Portrait of former Prime Minister John Watson by John Longstaff, 1915, 00/0018

John Campbell Longstaff (1862-1941), John Christian (Chris) Watson (detail), 1915, Historic Memorials Collection, Parliament House Art Collection. View full image

Prime Minister, 27 April 1904 to 18 August 1904
Australian Labor Party

Chris Watson (1867-1941) led the world’s first national Labor government,1 though his term lasted only four months. Taking office at 37, he remains Australia’s youngest Prime Minister and the only one not born in Australia or Britain.2

Born in Chile in 1867 to sea-farer Johan Tanck and his wife Martha Minchen, Watson took his stepfather’s surname following his mother’s remarriage in New Zealand. He left school at 10 and in 1880 became an apprentice print compositor at the North Otago Times newspaper. Migrating to Sydney in 1886, he worked as a stable hand at Government House before finding employment as a compositor. In 1889 he married Ada Jane Low.3

Watson became active in the printers’ union, and by 1892 was president of the NSW Trades and Labour Council and chairman of the NSW Labor Party. In 1894, then president of the Australian Labour Federation, he was elected to the NSW Legislative Assembly as the Member for Young.

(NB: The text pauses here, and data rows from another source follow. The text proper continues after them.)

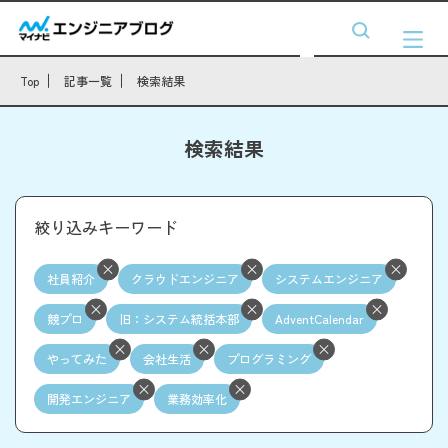
Top
記事一覧
検索結果
検索結果
絞り込みキーワード
社員紹介
クラウドエンジニア
システムエンジニア
競プロ
旧：システム統括本部
AdventCalendar
やってみた
会社生活
プログラミング
開発エンジニア
業務効率化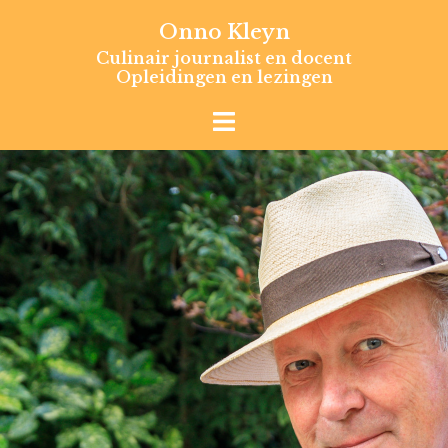
Skip
Onno Kleyn
to
Culinair journalist en docent
content
Opleidingen en lezingen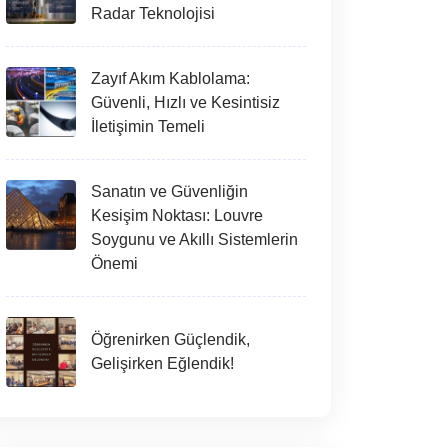
Radar Teknolojisi
Zayıf Akım Kablolama:
Güvenli, Hızlı ve Kesintisiz
İletişimin Temeli
Sanatın ve Güvenliğin
Kesişim Noktası: Louvre
Soygunu ve Akıllı Sistemlerin
Önemi
Öğrenirken Güçlendik,
Gelişirken Eğlendik!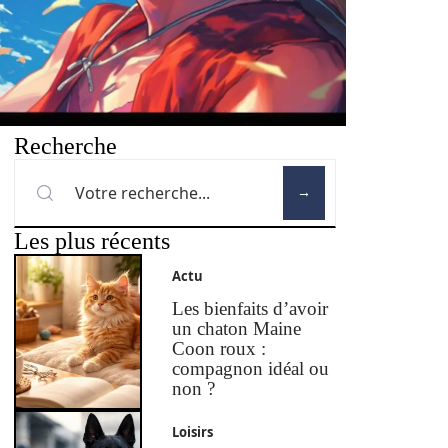
Recherche
Les plus récents
Actu
Les bienfaits d’avoir
un chaton Maine
Coon roux :
compagnon idéal ou
non ?
Loisirs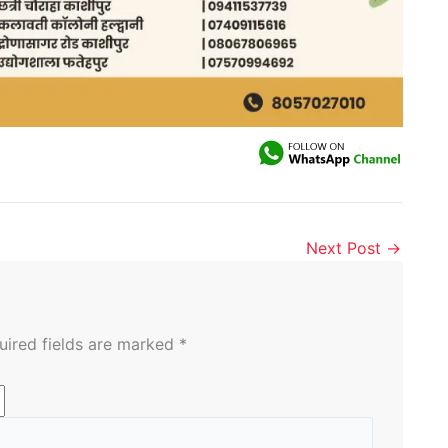
Next Post
→
uired fields are marked
*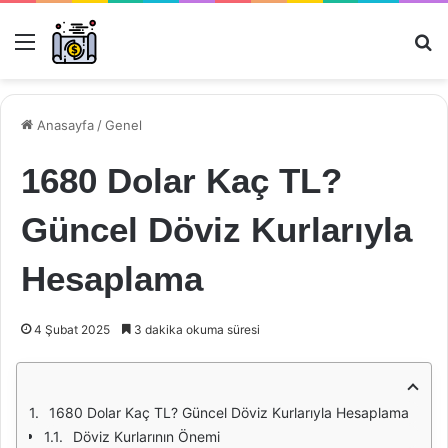
Menü
Ar
Anasayfa
/
Genel
1680 Dolar Kaç TL?
Güncel Döviz Kurlarıyla
Hesaplama
4 Şubat 2025
3 dakika okuma süresi
1680 Dolar Kaç TL? Güncel Döviz Kurlarıyla Hesaplama
Döviz Kurlarının Önemi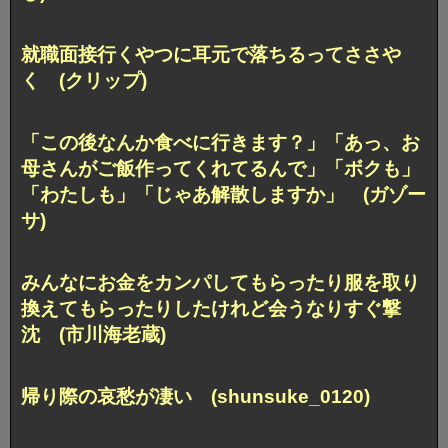
就職面接行くやつに耳元で落ちるってささや
く (クリップ)
「この後なんか食べに行きます？」「あっ、お
母さんがご飯作ってくれてるんで」「ボクも」
「わたしも」「じゃあ解散しますか」 (ガゾー
サ)
みんなにお金をカンパしてもらったり服を取り
換えてもらったりしたけれど会うなりすぐ撃
沈 (市川海老蔵)
帰り際の哀愁が凄い (shunsuke_0120)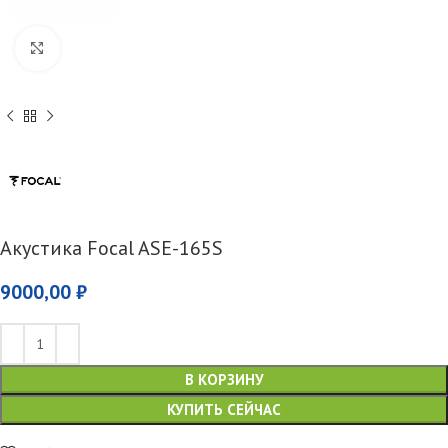
Увеличить
Акустика Focal ASE-165S
9000,00
₽
В КОРЗИНУ
КУПИТЬ СЕЙЧАС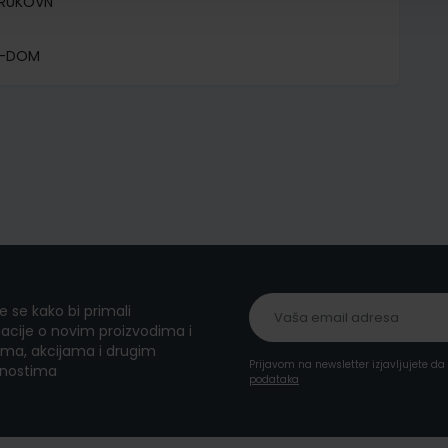
TRUKOVN
8-DOM
te se kako bi primali
acije o novim proizvodima i
ma, akcijama i drugim
Prijavom na newsletter izjavljujete d
nostima
podataka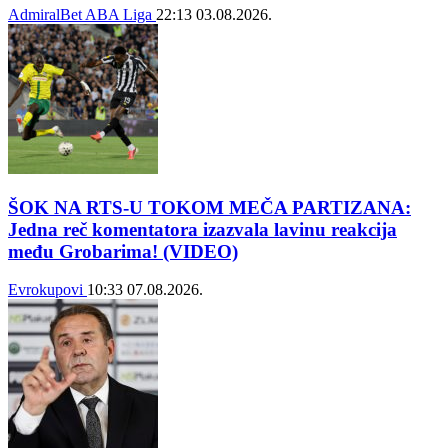
AdmiralBet ABA Liga
22:13
03.08.2026.
ŠOK NA RTS-U TOKOM MEČA PARTIZANA:
Jedna reč komentatora izazvala lavinu reakcija
među Grobarima! (VIDEO)
Evrokupovi
10:33
07.08.2026.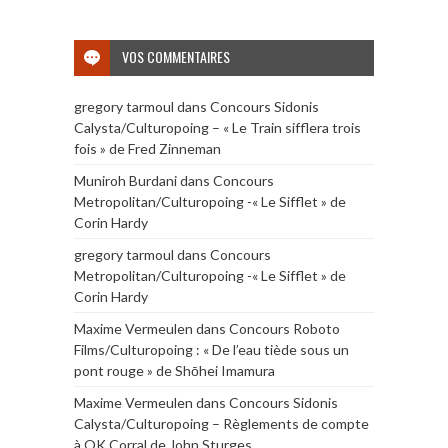
VOS COMMENTAIRES
gregory tarmoul
dans
Concours Sidonis
Calysta/Culturopoing – « Le Train sifflera trois
fois » de Fred Zinneman
Muniroh Burdani
dans
Concours
Metropolitan/Culturopoing -« Le Sifflet » de
Corin Hardy
gregory tarmoul
dans
Concours
Metropolitan/Culturopoing -« Le Sifflet » de
Corin Hardy
Maxime Vermeulen
dans
Concours Roboto
Films/Culturopoing : « De l’eau tiède sous un
pont rouge » de Shōhei Imamura
Maxime Vermeulen
dans
Concours Sidonis
Calysta/Culturopoing – Règlements de compte
à OK Corral de John Sturges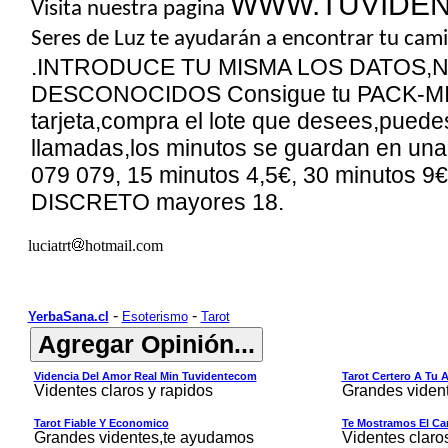
WWW.TUVIDE
Visita nuestra pagina
Seres de Luz te ayudarán a encontrar tu cami
.INTRODUCE TU MISMA LOS DATOS,NO
DESCONOCIDOS Consigue tu PACK-MINUT
tarjeta,compra el lote que desees,puedes
llamadas,los minutos se guardan en una
079 079, 15 minutos 4,5€, 30 minutos
9
€
DISCRETO mayores 18.
luciatrt
hotmail.com
-
-
YerbaSana.cl
Esoterismo
Tarot
Videncia Del Amor Real Min Tuvidentecom
Tarot Certero A Tu 
Videntes claros y rapidos
Grandes viden
Tarot Fiable Y Economico
Te Mostramos El Cam
Grandes videntes,te ayudamos
Videntes claro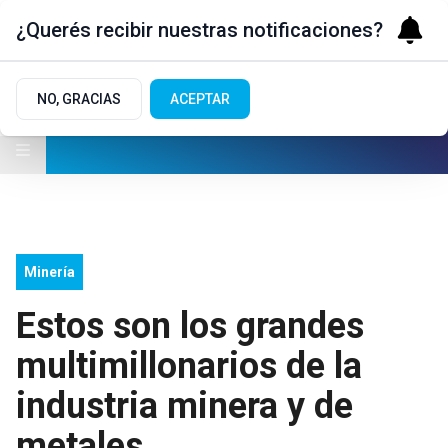
¿Querés recibir nuestras notificaciones?
NO, GRACIAS
ACEPTAR
Minería
Estos son los grandes
multimillonarios de la
industria minera y de
metales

At the first federal election, Watson was returned as the Member for Bland, and subsequently became the first leader of the federal parliamentary Labor Party. It was a position of great influence as both main parliamentary groupings, the Protectionists and the Free Traders, needed Labor support to govern. Having withdrawn his support for the Deakin Government over the Conciliation and Arbitration Bill, Watson was invited to form government; the same Bill would bring about the fall of his own ministry only a few months later.

His elevation to Prime Minister represented a rapid rise for him personally and for Labor itself, which had been formed only 13 years earlier. While the progressive press was jubilant, the Watson Government was criticised in the conservative media, with the Daily Telegraph describing it as a ‘curious political freak’.4 Only six Bills were enacted during his term as Prime Minister, five of which were for supply; his true achievement was to demonstrate to the nation that the Labor Party could indeed hold office and govern responsibly.

Watson resigned as Labor’s parliamentary leader in October 1907, and retired from Parliament in 1910. He continued working for the ALP and attending its conferences. However, during World War I his support for conscription led to his expulsion in 1916, alongside then-Prime Minister Billy Hughes.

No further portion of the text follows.